(TASK DIRECTIONS) Please reproduce the entries exactly, skipping each picture.

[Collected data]
-- Opening Marker --

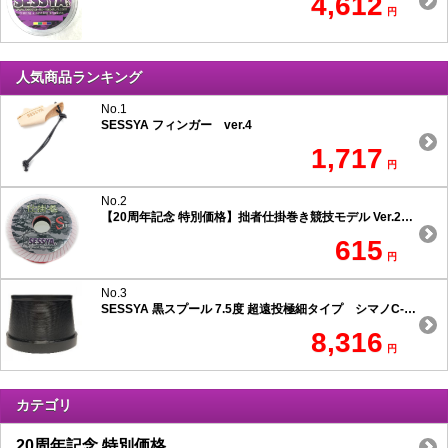
4,612
円
人気商品ランキング
No.1
SESSYA フィンガー ver.4
1,717
円
No.2
【20周年記念 特別価格】拙者仕掛巻き競技モデル Ver.2 スリムタイプ
615
円
No.3
SESSYA 黒スプール 7.5度 超遠投極細タイプ シマノC-1用
8,316
円
カテゴリ
20周年記念 特別価格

-- Closing Marker --

(RESULT OF THIS TASK)
4,612
円
人気商品ランキング
No.1
SESSYA フィンガー ver.4
1,717
円
No.2
【20周年記念 特別価格】拙者仕掛巻き競技モデル Ver.2 スリムタイプ
615
円
No.3
SESSYA 黒スプール 7.5度 超遠投極細タイプ シマノC-1用
8,316
円
カテゴリ
20周年記念 特別価格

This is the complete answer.